O partido político tem, nessas metáforas todas, o sentido de organizar o motim, e a nossa conversa tem o propósito de indagar: " e depois do motim, como levar o barco no rumo da estrela que norteia nossos sonhos, sem se deixar enfeitiçar pelas estrelas tergiversantes?"
Nossa jornada poderia ser bem menos penosa - eu continuo remando, a estrela continua brilhando, mas o barco continua teimando em pender pra direita...
Bom, Raulzito também cantava "um sonho que se sonha só é só um sonho que se sonha só, mas um sonho que se sonha junto é realidade".
Abraços "náuticos e astronômicos"!
Seu Amigo

QUINTA MENSAGEM

Prezados Amigos,
Antes de tudo, quero dizer que estou de acordo com as mensagens que vocês enviaram, com seus pensamentos. O que vai aqui é apenas reflexão que esta conversa provoca. Até para convencer-me a mim mesmo.
Vamos a outras imagens: é preciso garantir o feijão sem desistir do sonho. Feijão às vezes pouco pra tantas bocas, de qualidade duvidosa e preço caro... Às vezes, alguns se contentam com este feijão. Ou com “trinta moedas”. É da condição humana. Entretanto, como já cantou o poeta, “desesperar, jamais!”
Vamos a outros autores: “Não há luta pura” (Simone de Beauvoir, no livro “Moral da Ambiguidade”). O feijão está, aqui-acolá, “bichado”. Ou, conforme o Mestre maior, “joio e trigo crescem juntos”. Parecidos, é perigoso separar um do outro no tempo errado.
Vamos a outro parâmetro: o tempo, da imagem agrícola citada acima. Às vezes não vivemos o suficiente para ver o resultado de nossos atos. Francisco cantava “Irmão Sol, Irmã Lua, Irmão lobo tu és meu irmão”. “Irmão vento, irmão fogo, irmã água...” Ele não viu, 8 séculos depois, os avanços no conhecimento da Ecologia, a lhe darem razão...
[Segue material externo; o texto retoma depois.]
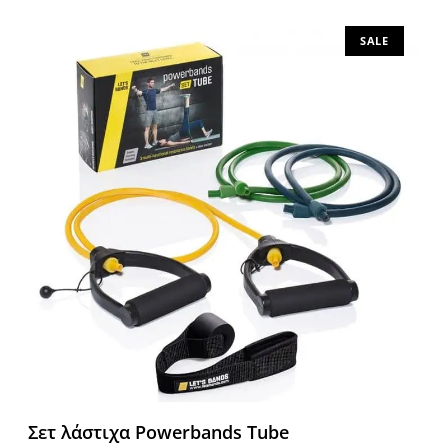
SALE
Σετ λάστιχα Powerbands Tube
O líder africano Agostinho Neto fala com mais propriedade do que estou (estamos) falando. O texto a seguir é conhecido. Talvez clássico, para nós que “acabamos” de passar dos 20 e poucos anos.
Gosto muito deste texto. Fruto da vida. Realista: sem ufanismos, porém, ainda assim, pra cima. Acho legal ele ter convivido com gente mal caráter e mantido a “fé no que virá”. Esta postura quase profética me fala fundo. É para mim algo inquietante. O texto vai depois de minha assinatura.

"Vamos lá fazer o que será"

Ademir Costa

A Nossa Causa

NÃO BASTA QUE SEJA PURA E JUSTA
A NOSSA CAUSA.
É NECESSÁRIO QUE A PUREZA E A JUSTIÇA
EXISTAM DENTRO DE NÓS.

DOS QUE VIERAM
E CONOSCO SE ALIARAM
MUITOS TRAZIAM SOMBRAS NO OLHAR,
INTENÇÕES ESTRANHAS.

PARA ALGUNS DELES A RAZÃO DA LUTA
ERA SÓ ÓDIO: UM ÓDIO ANTIGO
CENTRADO E SURDO
COMO UMA LANÇA.

PARA ALGUNS OUTROS ERA UMA BOLSA
BOLSA VAZIA (QUERIAM ENCHÊ-LA)
QUERIAM ENCHÊ-LA COM COISAS SUJAS,
INCONFESSÁVEIS.

OUTROS VIEMOS.
LUTAR PARA NÓS É VER AQUILO
QUE O POVO QUER REALIZADO.
É TER A TERRA ONDE NASCEMOS.
É SERMOS LIVRES PARA TRABALHAR.

É TER PARA NÓS O QUE CRIAMOS.
LUTAR PARA NÓS É UM DESTINO -
É UMA PONTE ENTRE A DESCRENÇA
E A CERTEZA DO MUNDO NOVO.

NA MESMA BARCA NOS ENCONTRAMOS.
TODOS CONCORDAM - VAMOS LUTAR.
LUTAR PRA QUE?
PRA DAR VAZÃO AO ÓDIO ANTIGO?
OU PRA GANHARMOS A LIBERDADE
E TER PRA NÓS O QUE CRIAMOS?

NA MESMA BARCA NOS ENCONTRAMOS.
QUEM HÁ DE SER O TIMONEIRO?
AH! AS TRAMAS QUE ELES TECERAM!
AH! AS LUTAS QUE AÍ TRAVAMOS!

MANTIVEMO-NOS FIRMES: NO POVO
BUSCÁRAMOS A FORÇA E A RAZÃO,
INEXORAVELMENTE.
COMO UMA ONDA QUE NINGUÉM TRAVA,
VENCEMOS.

O POVO TOMOU A DIREÇÃO DA BARCA.
MAS A LIÇÃO LÁ ESTÁ, FOI APRENDIDA:
NÃO BASTA QUE SEJA PURA E JUSTA A NOSSA CAUSA.
É NECESSÁRIO QUE A PUREZA E A JUSTIÇA EXISTAM DENTRO DE NÓS.